Work instruction: Find and copy every line in the records that includes the string "civil".

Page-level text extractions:
-=-=-=-=-
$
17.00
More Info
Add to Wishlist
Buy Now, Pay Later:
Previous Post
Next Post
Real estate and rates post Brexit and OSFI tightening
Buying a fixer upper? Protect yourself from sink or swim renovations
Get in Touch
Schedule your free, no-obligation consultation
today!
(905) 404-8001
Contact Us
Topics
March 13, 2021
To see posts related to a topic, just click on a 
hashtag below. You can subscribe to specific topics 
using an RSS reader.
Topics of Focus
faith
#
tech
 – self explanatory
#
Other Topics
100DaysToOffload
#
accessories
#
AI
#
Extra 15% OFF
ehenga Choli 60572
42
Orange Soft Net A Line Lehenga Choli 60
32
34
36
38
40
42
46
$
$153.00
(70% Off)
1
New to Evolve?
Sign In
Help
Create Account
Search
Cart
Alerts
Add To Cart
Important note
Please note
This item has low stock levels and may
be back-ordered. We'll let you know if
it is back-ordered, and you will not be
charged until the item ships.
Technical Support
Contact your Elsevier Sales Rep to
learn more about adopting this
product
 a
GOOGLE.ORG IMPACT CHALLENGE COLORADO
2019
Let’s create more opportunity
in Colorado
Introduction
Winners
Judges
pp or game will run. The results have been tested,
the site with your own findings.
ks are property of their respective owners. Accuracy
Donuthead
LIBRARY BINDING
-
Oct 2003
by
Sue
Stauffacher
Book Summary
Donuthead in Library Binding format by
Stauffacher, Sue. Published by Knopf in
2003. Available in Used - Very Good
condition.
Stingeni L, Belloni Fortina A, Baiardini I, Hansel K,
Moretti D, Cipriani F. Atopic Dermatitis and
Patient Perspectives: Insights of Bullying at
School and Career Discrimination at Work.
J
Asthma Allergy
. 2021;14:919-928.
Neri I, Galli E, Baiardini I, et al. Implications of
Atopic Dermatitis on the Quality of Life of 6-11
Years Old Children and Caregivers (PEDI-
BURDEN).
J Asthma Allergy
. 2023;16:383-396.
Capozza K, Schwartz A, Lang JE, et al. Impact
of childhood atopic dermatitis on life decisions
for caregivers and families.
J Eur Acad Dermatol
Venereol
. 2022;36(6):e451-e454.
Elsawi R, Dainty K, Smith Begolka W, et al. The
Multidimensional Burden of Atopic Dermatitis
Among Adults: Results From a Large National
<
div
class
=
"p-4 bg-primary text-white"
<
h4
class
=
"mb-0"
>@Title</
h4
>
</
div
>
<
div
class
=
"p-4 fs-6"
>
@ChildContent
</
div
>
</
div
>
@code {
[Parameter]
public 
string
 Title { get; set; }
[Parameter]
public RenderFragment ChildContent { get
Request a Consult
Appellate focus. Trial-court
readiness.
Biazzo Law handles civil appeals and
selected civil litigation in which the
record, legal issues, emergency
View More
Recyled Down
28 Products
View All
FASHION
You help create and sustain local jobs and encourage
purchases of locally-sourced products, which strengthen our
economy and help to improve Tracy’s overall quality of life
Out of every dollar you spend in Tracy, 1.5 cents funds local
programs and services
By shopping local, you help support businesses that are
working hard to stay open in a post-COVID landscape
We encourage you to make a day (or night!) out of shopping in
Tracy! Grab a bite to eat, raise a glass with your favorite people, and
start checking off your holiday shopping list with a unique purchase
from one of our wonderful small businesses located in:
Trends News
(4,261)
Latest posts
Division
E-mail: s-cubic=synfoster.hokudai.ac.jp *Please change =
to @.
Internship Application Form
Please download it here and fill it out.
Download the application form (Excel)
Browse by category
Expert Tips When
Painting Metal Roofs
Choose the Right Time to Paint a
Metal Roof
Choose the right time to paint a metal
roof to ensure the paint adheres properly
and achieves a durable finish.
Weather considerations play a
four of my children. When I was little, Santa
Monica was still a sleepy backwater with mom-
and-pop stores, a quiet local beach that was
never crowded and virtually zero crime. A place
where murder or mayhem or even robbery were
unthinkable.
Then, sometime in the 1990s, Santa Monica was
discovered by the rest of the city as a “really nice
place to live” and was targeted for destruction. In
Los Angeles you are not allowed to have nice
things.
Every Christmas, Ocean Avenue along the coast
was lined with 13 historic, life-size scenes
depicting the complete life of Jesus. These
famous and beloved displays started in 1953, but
-=-=-=-=-
Answer box:
Biazzo Law handles civil appeals and
selected civil litigation in which the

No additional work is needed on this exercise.